I think you should first actually define what you mean by great vs merely good.
That reminds me of a Charlie Munger quote that he would rather hire a guy with an IQ of 130 that thinks it is 125 than a guy with an IQ of 170 that thinks it is 190. The "smarter" guy in that case is a total disaster waiting to happen.
You probably don't need a great programmer anyway. Trading problems are quite simple to code if you have precisely defined what it is you want.
Last edited by Darthtrader4beta; April 19th, 2015 at 03:45 PM.
1) I feel at least from a non-financial industry, the great coders are the ones where the value $/productivity is superb. So they may be more expensive, say annualized $100-$125k, but they do the work that 3 average coders at $70k a year could do or maybe 5 off shore coders that are poorly managed. [And of course at a very minimum, they can actually do the job and problem solve for the actual guidelines, the cold isn't buggy, etc.]

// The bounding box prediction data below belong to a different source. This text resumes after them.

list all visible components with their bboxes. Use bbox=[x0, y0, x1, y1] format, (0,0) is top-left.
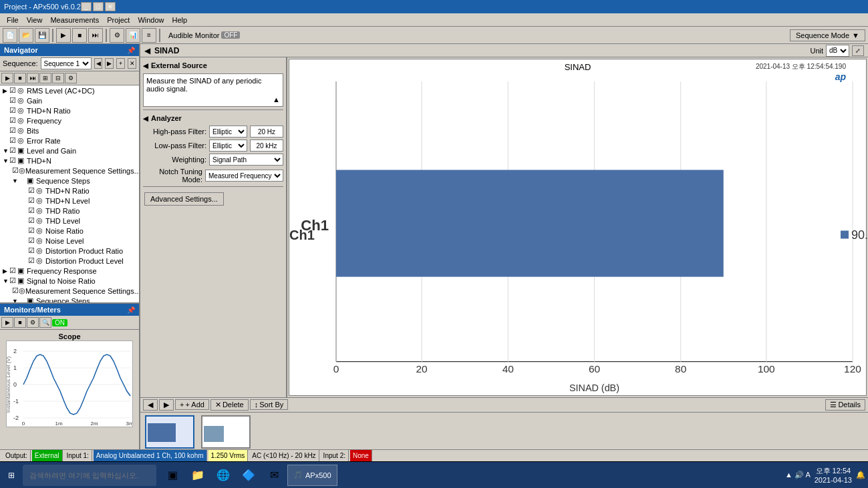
high-pass-select[interactable]: Elliptic bbox=[209, 126, 247, 138]
nav-settings-btn[interactable]: ⚙ bbox=[65, 73, 77, 83]
tree-item-8[interactable]: ☑◎Measurement Sequence Settings... bbox=[0, 166, 139, 176]
chart-expand-btn[interactable]: ⤢ bbox=[852, 45, 864, 56]
tree-item-6[interactable]: ▼☑▣Level and Gain bbox=[0, 146, 139, 156]
menu-help[interactable]: Help bbox=[168, 15, 192, 25]
nav-run-btn[interactable]: ▶ bbox=[1, 73, 13, 83]
search-taskbar[interactable] bbox=[23, 465, 156, 486]
details-btn[interactable]: ☰ Details bbox=[825, 399, 865, 411]
sequence-mode-arrow: ▼ bbox=[852, 31, 859, 39]
tree-item-18[interactable]: ▶☑▣Frequency Response bbox=[0, 266, 139, 276]
tree-item-17[interactable]: ☑◎Distortion Product Level bbox=[0, 256, 139, 266]
maximize-btn[interactable]: □ bbox=[93, 2, 104, 11]
sequence-label: Sequence: bbox=[3, 59, 38, 67]
start-btn[interactable]: ⊞ bbox=[3, 468, 20, 483]
tree-item-14[interactable]: ☑◎Noise Ratio bbox=[0, 226, 139, 236]
source-scroll-btn[interactable]: ▲ bbox=[146, 95, 280, 103]
tree-item-21[interactable]: ▼ ▣Sequence Steps bbox=[0, 296, 139, 302]
sort-by-btn[interactable]: ↕ Sort By bbox=[250, 399, 289, 410]
tree-item-7[interactable]: ▼☑▣THD+N bbox=[0, 156, 139, 166]
seq-del-btn[interactable]: ✕ bbox=[128, 58, 136, 69]
search-input[interactable] bbox=[29, 471, 150, 479]
tree-item-12[interactable]: ☑◎THD Ratio bbox=[0, 206, 139, 216]
menu-project[interactable]: Project bbox=[103, 15, 134, 25]
menu-window[interactable]: Window bbox=[134, 15, 168, 25]
taskbar-files[interactable]: 📁 bbox=[187, 465, 208, 486]
audible-monitor-badge[interactable]: OFF bbox=[221, 31, 240, 39]
taskbar-edge[interactable]: 🔷 bbox=[238, 465, 259, 486]
tree-arrow-7: ▼ bbox=[3, 158, 9, 164]
seq-add-btn[interactable]: + bbox=[116, 58, 125, 69]
mon-zoom-btn[interactable]: 🔍 bbox=[39, 317, 51, 328]
nav-prev-btn[interactable]: ◀ bbox=[143, 399, 158, 411]
table-btn[interactable]: ≡ bbox=[142, 28, 156, 43]
unit-select[interactable]: dB bbox=[826, 45, 849, 57]
low-pass-value[interactable] bbox=[250, 140, 283, 152]
delete-btn[interactable]: ✕ Delete bbox=[210, 399, 249, 411]
tree-item-0[interactable]: ▶☑◎RMS Level (AC+DC) bbox=[0, 85, 139, 95]
new-btn[interactable]: 📄 bbox=[3, 28, 17, 43]
nav-step-btn[interactable]: ⏭ bbox=[27, 73, 39, 83]
sinad-back-icon[interactable]: ◀ bbox=[144, 46, 150, 55]
tree-item-1[interactable]: ☑◎Gain bbox=[0, 95, 139, 105]
taskbar-email[interactable]: ✉ bbox=[263, 465, 285, 486]
tree-icon-14: ◎ bbox=[36, 226, 45, 235]
svg-text:20: 20 bbox=[416, 363, 428, 375]
save-btn[interactable]: 💾 bbox=[35, 28, 49, 43]
tree-item-2[interactable]: ☑◎THD+N Ratio bbox=[0, 105, 139, 115]
navigator-pin-btn[interactable]: 📌 bbox=[127, 47, 135, 54]
tree-item-19[interactable]: ▼☑▣Signal to Noise Ratio bbox=[0, 276, 139, 286]
tree-check-14: ☑ bbox=[28, 226, 36, 235]
taskbar-apx-app[interactable]: 🎵 APx500 bbox=[287, 465, 337, 486]
high-pass-value[interactable] bbox=[250, 126, 283, 138]
run-btn[interactable]: ▶ bbox=[56, 28, 71, 43]
tree-item-9[interactable]: ▼ ▣Sequence Steps bbox=[0, 176, 139, 186]
weighting-select[interactable]: Signal Path bbox=[209, 154, 283, 166]
nav-collapse-btn[interactable]: ⊟ bbox=[52, 73, 64, 83]
settings-btn[interactable]: ⚙ bbox=[110, 28, 124, 43]
tree-item-16[interactable]: ☑◎Distortion Product Ratio bbox=[0, 246, 139, 256]
notifications-btn[interactable]: 🔔 bbox=[856, 471, 865, 479]
nav-next-btn[interactable]: ▶ bbox=[159, 399, 174, 411]
add-btn[interactable]: + + Add bbox=[175, 399, 209, 410]
mon-settings-btn[interactable]: ⚙ bbox=[27, 317, 39, 328]
menu-view[interactable]: View bbox=[23, 15, 47, 25]
tree-item-15[interactable]: ☑◎Noise Level bbox=[0, 236, 139, 246]
low-pass-label: Low-pass Filter: bbox=[143, 142, 206, 150]
mon-play-btn[interactable]: ▶ bbox=[1, 317, 13, 328]
tree-label-7: THD+N bbox=[27, 157, 51, 165]
nav-expand-btn[interactable]: ⊞ bbox=[39, 73, 51, 83]
tree-item-10[interactable]: ☑◎THD+N Ratio bbox=[0, 186, 139, 196]
chart-btn[interactable]: 📊 bbox=[126, 28, 140, 43]
open-btn[interactable]: 📂 bbox=[19, 28, 33, 43]
mon-on-badge[interactable]: ON bbox=[52, 319, 67, 326]
taskbar-task-view[interactable]: ▣ bbox=[162, 465, 183, 486]
tree-item-11[interactable]: ☑◎THD+N Level bbox=[0, 196, 139, 206]
menu-file[interactable]: File bbox=[3, 15, 23, 25]
seq-prev-btn[interactable]: ◀ bbox=[94, 58, 103, 69]
step-btn[interactable]: ⏭ bbox=[88, 28, 103, 43]
unit-area: Unit dB bbox=[810, 45, 849, 57]
nav-toolbar: ▶ ■ ⏭ ⊞ ⊟ ⚙ bbox=[0, 71, 139, 85]
taskbar-browser[interactable]: 🌐 bbox=[212, 465, 234, 486]
nav-stop-btn[interactable]: ■ bbox=[14, 73, 26, 83]
sequence-mode-btn[interactable]: Sequence Mode ▼ bbox=[790, 29, 865, 41]
input2-value: None bbox=[353, 452, 369, 459]
mon-stop-btn[interactable]: ■ bbox=[14, 317, 26, 328]
thumb-sinad[interactable]: SINAD bbox=[143, 415, 196, 449]
monitors-pin-btn[interactable]: 📌 bbox=[127, 306, 135, 314]
low-pass-select[interactable]: Elliptic bbox=[209, 140, 247, 152]
tree-item-3[interactable]: ☑◎Frequency bbox=[0, 115, 139, 126]
tree-item-13[interactable]: ☑◎THD Level bbox=[0, 216, 139, 226]
minimize-btn[interactable]: _ bbox=[81, 2, 92, 11]
stop-btn[interactable]: ■ bbox=[72, 28, 87, 43]
tree-item-4[interactable]: ☑◎Bits bbox=[0, 126, 139, 136]
thumb-enob[interactable]: ENOB bbox=[199, 415, 253, 449]
advanced-settings-btn[interactable]: Advanced Settings... bbox=[144, 192, 224, 206]
menu-measurements[interactable]: Measurements bbox=[46, 15, 103, 25]
seq-next-btn[interactable]: ▶ bbox=[105, 58, 114, 69]
notch-select[interactable]: Measured Frequency bbox=[205, 170, 283, 182]
tree-item-5[interactable]: ☑◎Error Rate bbox=[0, 136, 139, 146]
tree-item-20[interactable]: ☑◎Measurement Sequence Settings... bbox=[0, 286, 139, 296]
sequence-select[interactable]: Sequence 1 bbox=[41, 57, 92, 69]
close-btn[interactable]: ✕ bbox=[105, 2, 116, 11]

2) I think the good coders and execute on a very narrow scope very effectively, but they can't design the architecture of the program being given to them, so if they pieces don't fit, they may not be very good at getting all the pieces to come together.
3) A good coder might be able to solve the problem if you define it exactly in the way he/she needs to see it, and once it's defined the way they like it, they'll solve it efficiently. But I've always gotten frustrated with them saying it can't be done, but re-framed just slightly, suddenly the same outcome is possible. Or worse, they want the tools all handed to them as opposed to finding which tools might be available to use, which pieces of code have already been written else where for basic defintions, etc.